# [REQUIRED WORK]
In the listing below, which lines contain the string "nižším"? Copy them all.

··· RECORDS FOR THE TASK ···

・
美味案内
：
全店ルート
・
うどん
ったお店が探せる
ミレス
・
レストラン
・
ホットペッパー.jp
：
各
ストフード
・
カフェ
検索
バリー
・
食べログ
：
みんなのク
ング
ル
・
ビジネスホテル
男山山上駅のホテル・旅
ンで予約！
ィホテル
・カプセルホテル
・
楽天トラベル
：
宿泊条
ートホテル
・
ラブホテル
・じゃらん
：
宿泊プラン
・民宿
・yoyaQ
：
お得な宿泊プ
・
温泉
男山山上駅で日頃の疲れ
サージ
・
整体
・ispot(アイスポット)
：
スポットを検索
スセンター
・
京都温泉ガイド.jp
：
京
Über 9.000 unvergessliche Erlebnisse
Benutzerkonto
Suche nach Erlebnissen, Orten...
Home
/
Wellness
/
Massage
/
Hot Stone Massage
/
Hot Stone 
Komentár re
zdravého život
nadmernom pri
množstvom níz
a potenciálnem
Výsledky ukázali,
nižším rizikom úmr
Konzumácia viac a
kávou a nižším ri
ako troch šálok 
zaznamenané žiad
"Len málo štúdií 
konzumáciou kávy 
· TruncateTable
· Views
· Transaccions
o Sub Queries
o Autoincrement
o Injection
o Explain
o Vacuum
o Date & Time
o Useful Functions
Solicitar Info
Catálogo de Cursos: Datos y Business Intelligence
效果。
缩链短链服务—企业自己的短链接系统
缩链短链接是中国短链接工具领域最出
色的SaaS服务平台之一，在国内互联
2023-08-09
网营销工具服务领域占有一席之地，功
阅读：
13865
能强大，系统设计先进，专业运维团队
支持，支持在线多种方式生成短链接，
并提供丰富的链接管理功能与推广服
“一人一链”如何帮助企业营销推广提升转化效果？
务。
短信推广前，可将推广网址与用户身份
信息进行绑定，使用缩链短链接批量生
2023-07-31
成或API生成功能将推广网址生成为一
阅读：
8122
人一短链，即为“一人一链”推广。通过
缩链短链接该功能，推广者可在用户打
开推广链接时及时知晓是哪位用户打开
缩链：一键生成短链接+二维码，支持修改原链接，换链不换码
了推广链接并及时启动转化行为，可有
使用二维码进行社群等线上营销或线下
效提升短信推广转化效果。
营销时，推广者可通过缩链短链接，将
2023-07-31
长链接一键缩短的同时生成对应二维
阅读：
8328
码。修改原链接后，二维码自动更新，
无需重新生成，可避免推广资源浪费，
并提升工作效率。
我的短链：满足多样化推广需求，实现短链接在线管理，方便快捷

···

# [ANSWER BOX]
nižším rizikom úmr
kávou a nižším ri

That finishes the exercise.